(Beginning of Exercise data)

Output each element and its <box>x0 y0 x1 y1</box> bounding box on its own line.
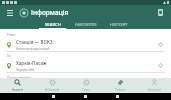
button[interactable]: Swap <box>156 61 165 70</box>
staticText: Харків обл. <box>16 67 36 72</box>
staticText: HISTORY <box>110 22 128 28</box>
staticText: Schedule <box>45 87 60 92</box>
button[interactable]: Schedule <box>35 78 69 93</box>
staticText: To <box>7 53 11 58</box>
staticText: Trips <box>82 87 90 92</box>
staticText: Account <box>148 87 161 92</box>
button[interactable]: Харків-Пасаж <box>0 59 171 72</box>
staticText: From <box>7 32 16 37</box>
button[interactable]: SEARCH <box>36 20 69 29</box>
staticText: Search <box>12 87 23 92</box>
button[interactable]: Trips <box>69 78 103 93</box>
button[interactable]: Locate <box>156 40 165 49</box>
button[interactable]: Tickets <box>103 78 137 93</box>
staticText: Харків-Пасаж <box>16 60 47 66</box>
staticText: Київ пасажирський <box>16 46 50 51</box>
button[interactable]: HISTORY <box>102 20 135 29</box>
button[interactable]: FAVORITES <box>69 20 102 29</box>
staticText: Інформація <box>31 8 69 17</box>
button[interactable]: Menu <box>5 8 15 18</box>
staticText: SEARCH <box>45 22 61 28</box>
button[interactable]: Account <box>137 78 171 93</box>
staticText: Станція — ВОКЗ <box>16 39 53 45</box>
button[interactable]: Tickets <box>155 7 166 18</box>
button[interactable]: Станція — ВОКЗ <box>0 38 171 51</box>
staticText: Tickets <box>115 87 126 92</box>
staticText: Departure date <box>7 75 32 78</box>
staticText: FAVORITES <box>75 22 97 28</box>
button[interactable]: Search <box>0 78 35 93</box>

(End of Exercise data)

> Task objective
A single number is the reply: the count of lines in the entries above that have the word "Станція".

> Your response
2